One of the larger microelectronics giants, Infineon, is considered the blueprint for intelligent networking of the entire production in the Smart-Fab. The chip expert’s Dresden site is one of the most highly automated chip factories worldwide. All moving parts including the boxes that transport wafers from process to process are equipped with RFID-chips (radio-frequency identification-chips) and deliver information that is important for the control of the manufacturing process: updating as the process progresses, shortages and malfunctions. Simple monotonous tasks like the loading and unloading of wafer boxes at process machines are disappearing more and more until intelligent systems will be completing standard contracts automatically, while more demanding tasks like planning and quality control are increasing in significance at the Smart-Fab.
Robot ‘Co-Worker’ Made in Dresden
The Dresden location for microelectronics employs a staff of expert automation specialists. Four leading companies have formed a network for innovation called the Automation Network Dresden (AND). One of the technological front-runners for the equipment for Smart Fabs is the Dresden enterprise Fabmatics GmbH. The automation specialist developed ‘Scout’, a self-navigating robot for flexible use in chip factories. Void of any guide systems on the floor or ceiling, Scout takes care of transportation and handling. Innovative 3-D sensor technology ensures that the robotic colleague can safely be employed even where men and machines share a narrow space. Scout checks its environment, avoids obstacles and plans its own routes to its destinations. Dresden technology assists chip manufacturers worldwide in automated manual transportation and handling that makes production more efficient and intelligent.

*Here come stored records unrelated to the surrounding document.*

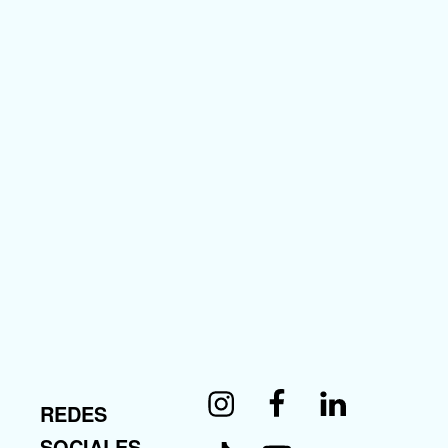
Instagram
Facebook
Linkedin
REDES
Tiktok
Youtube
SOCIALES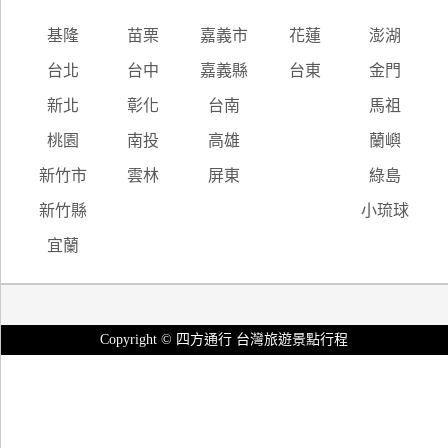
基隆
苗栗
嘉義市
花蓮
澎湖
台北
台中
嘉義縣
台東
金門
新北
彰化
台南
馬祖
桃園
南投
高雄
蘭嶼
新竹市
雲林
屏東
綠島
新竹縣
小琉球
宜蘭
Copyright © 四方通行 台灣旅遊景點行程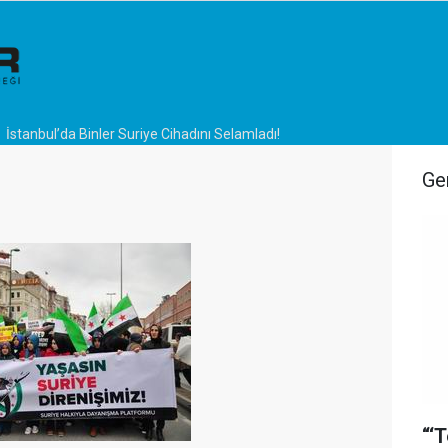
İstanbul’da Binler Suriye Cihadını Selamladı!
Ge
“‘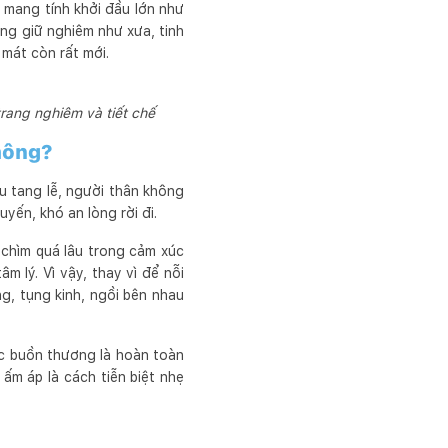
 mang tính khởi đầu lớn như
ũng giữ nghiêm như xưa, tinh
 mát còn rất mới.
trang nghiêm và tiết chế
hông?
u tang lễ, người thân không
yến, khó an lòng rời đi.
 chìm quá lâu trong cảm xúc
m lý. Vì vậy, thay vì để nỗi
g, tụng kinh, ngồi bên nhau
ệc buồn thương là hoàn toàn
ấm áp là cách tiễn biệt nhẹ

Artificial Intelligence for the Smart-Fab: Software Sector is Booming in Dresden
Hardware can only ‘think’ by means of appropriate software. The machines in traditional sectors are becoming ‘intelligent’, and manufacturing sites are developing into ultramodern Smart-Fabs through software which collects enormous amounts of data, evaluates it, and derives action recommendation from the analysis. The new production software, for instance, recognizes when certain parameters are changing, when the pressure in a chamber decreases, or a gear is no longer running smoothly. In addition, the software alarms the system and independently initiates appropriate countermeasures.

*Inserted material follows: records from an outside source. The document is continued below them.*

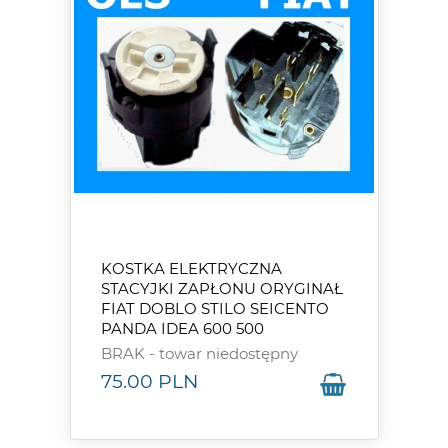
KOSTKA ELEKTRYCZNA
STACYJKI ZAPŁONU ORYGINAŁ
FIAT DOBLO STILO SEICENTO
PANDA IDEA 600 500
BRAK - towar niedostępny
75.00
PLN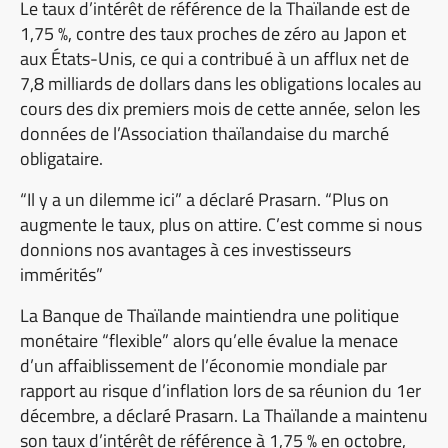
Le taux d’intérêt de référence de la Thaïlande est de
1,75 %, contre des taux proches de zéro au Japon et
aux États-Unis, ce qui a contribué à un afflux net de
7,8 milliards de dollars dans les obligations locales au
cours des dix premiers mois de cette année, selon les
données de l’Association thaïlandaise du marché
obligataire.
“Il y a un dilemme ici” a déclaré Prasarn. “Plus on
augmente le taux, plus on attire. C’est comme si nous
donnions nos avantages à ces investisseurs
immérités”
La Banque de Thaïlande maintiendra une politique
monétaire “flexible” alors qu’elle évalue la menace
d’un affaiblissement de l’économie mondiale par
rapport au risque d’inflation lors de sa réunion du 1er
décembre, a déclaré Prasarn. La Thaïlande a maintenu
son taux d’intérêt de référence à 1,75 % en octobre,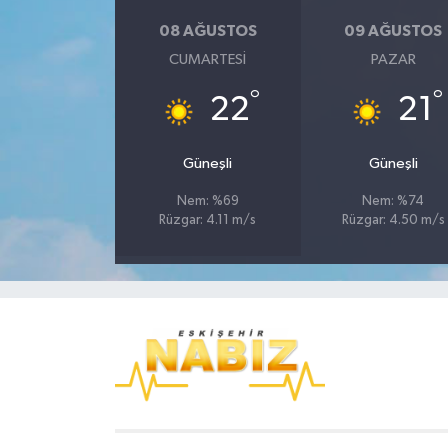
08 AĞUSTOS
09 AĞUSTOS
CUMARTESI
PAZAR
°
°
22
21
Güneşli
Güneşli
Nem: %69
Nem: %74
Rüzgar: 4.11 m/s
Rüzgar: 4.50 m/s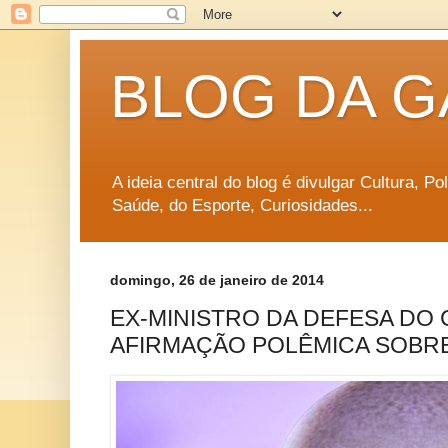
BLOG DA G
A ideia central do blog é divulgar Cultura, P
Saúde, do Esporte, Curiosidades...
domingo, 26 de janeiro de 2014
EX-MINISTRO DA DEFESA DO
AFIRMAÇÃO POLÊMICA SOBRE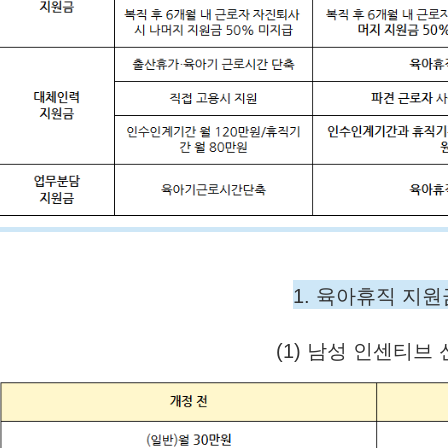
1. 육아휴직 지원
(1) 남성 인센티브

Like no other, the 4.0 industry in Dresden combines the proficiency of modern chips and automation solutions with intelligent software. For example, since 2013 the e-commerce giant Amazon has relied on Dresden IT-expertise for its new development center. At Dresden’s Amazon Development Center Germany, software specialists are working on plans for next generation ‘cloud’ services. IT experts are developing new technical solutions for Amazon’s cloud platform Amazon Web Services through which Amazon supplies millions of customers with data and services directly from the Internet. In addition, these IT specialists are developing artificial intelligence, training machines to predict developments – a quality that will have enormous impact on the Smart Fab.
In Dresden, hardware and software specialists are actively collaborating. In the workshop ‘Cyber-Physical Systems’ of the industry association ‘Silicon Saxony’, representatives of Dresden’s microelectronics and software sectors meet regularly to discuss questions regarding Industry 4.0. The forum gives its members, among them T-Systems Multimedia Solutions, Technical University Dresden, Institute for Microelectronics and Mechatronics-Systems, and Infineon, opportunities to exchange experiences from industry and research, which proves that intelligent solutions for the future of Industry 4.0 are forming beyond branch borders.